BEGIN Records shown

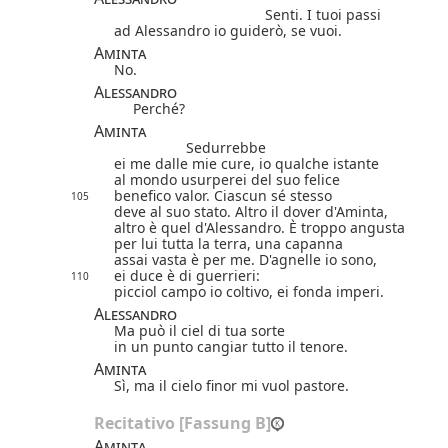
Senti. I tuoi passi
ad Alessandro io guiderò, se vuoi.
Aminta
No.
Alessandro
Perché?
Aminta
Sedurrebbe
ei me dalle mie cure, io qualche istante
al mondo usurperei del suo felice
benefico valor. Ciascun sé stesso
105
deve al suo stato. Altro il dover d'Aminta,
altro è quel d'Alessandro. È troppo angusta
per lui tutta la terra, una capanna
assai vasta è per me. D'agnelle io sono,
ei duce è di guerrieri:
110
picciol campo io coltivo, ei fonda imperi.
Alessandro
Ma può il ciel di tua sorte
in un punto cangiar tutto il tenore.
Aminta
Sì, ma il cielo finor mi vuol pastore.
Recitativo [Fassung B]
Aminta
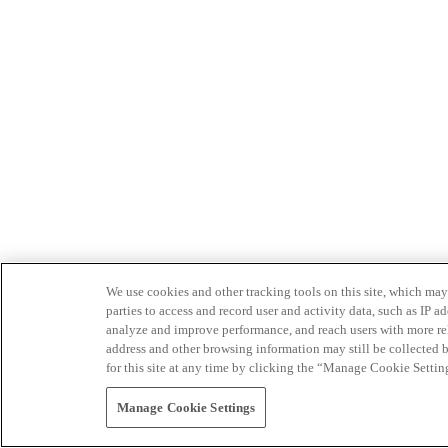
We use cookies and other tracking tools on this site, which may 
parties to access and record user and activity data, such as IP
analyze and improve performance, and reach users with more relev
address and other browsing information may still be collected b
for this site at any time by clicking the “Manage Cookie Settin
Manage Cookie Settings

END Records shown
BEGIN Records shown

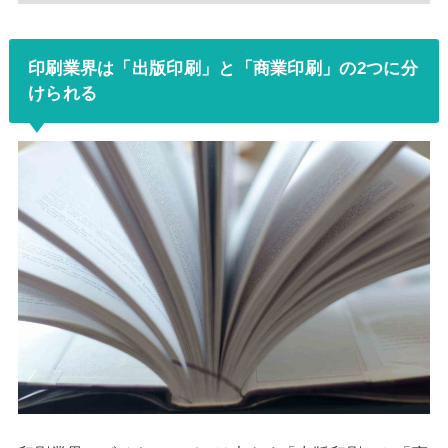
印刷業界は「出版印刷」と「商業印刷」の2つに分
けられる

END Records shown

Your answer should be the lines of the listing above between the line holding "We use cookies" and the line holding "address and other", inclusive, restated word for word and alone.

We use cookies and other tracking tools on this site, which may 
parties to access and record user and activity data, such as IP
analyze and improve performance, and reach users with more relev
address and other browsing information may still be collected b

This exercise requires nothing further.